*Excerpted records*:

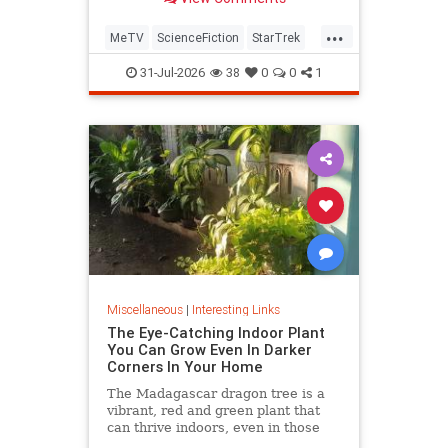
...
MeTV
ScienceFiction
StarTrek
StarTrek60
StarTrekTOS
31-Jul-2026
38
0
0
1
Miscellaneous
|
Interesting Links
The Eye-Catching Indoor Plant
You Can Grow Even In Darker
Corners In Your Home
The Madagascar dragon tree is a
vibrant, red and green plant that
can thrive indoors, even in those
dark corners where nothing else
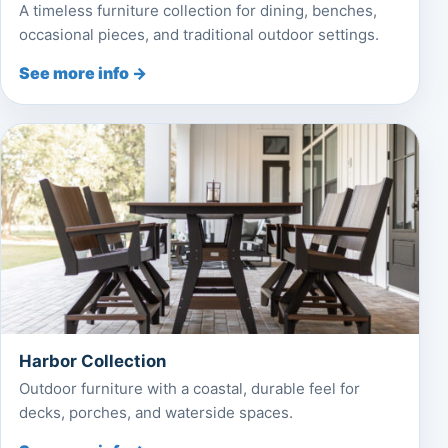
A timeless furniture collection for dining, benches,
occasional pieces, and traditional outdoor settings.
See more info →
Harbor Collection
Outdoor furniture with a coastal, durable feel for
decks, porches, and waterside spaces.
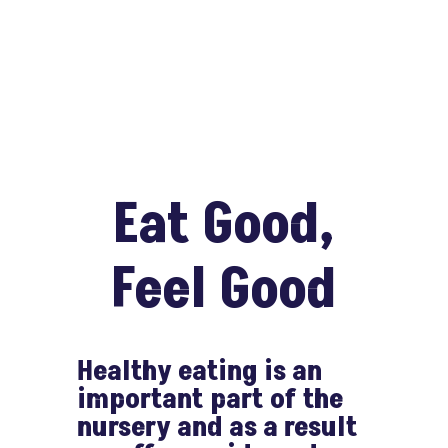
Eat Good,
Feel Good
Healthy eating is an
important part of the
nursery and as a result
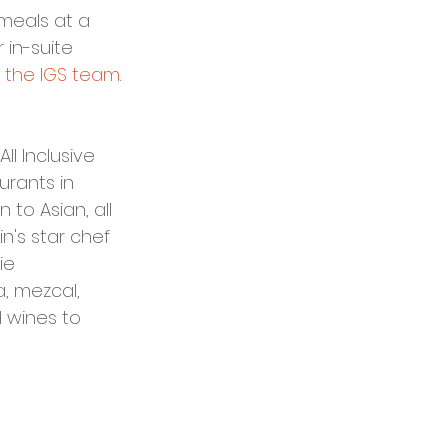
meals at a 
in-suite 
 the IGS team
.
l Inclusive 
urants in 
 to Asian, all 
n's star chef 
ie 
, mezcal, 
 wines to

*What this task involves*: Gather each line of the listing that holds the string "furniture".

*Task response*:
A timeless furniture collection for dining, benches,
Outdoor furniture with a coastal, durable feel for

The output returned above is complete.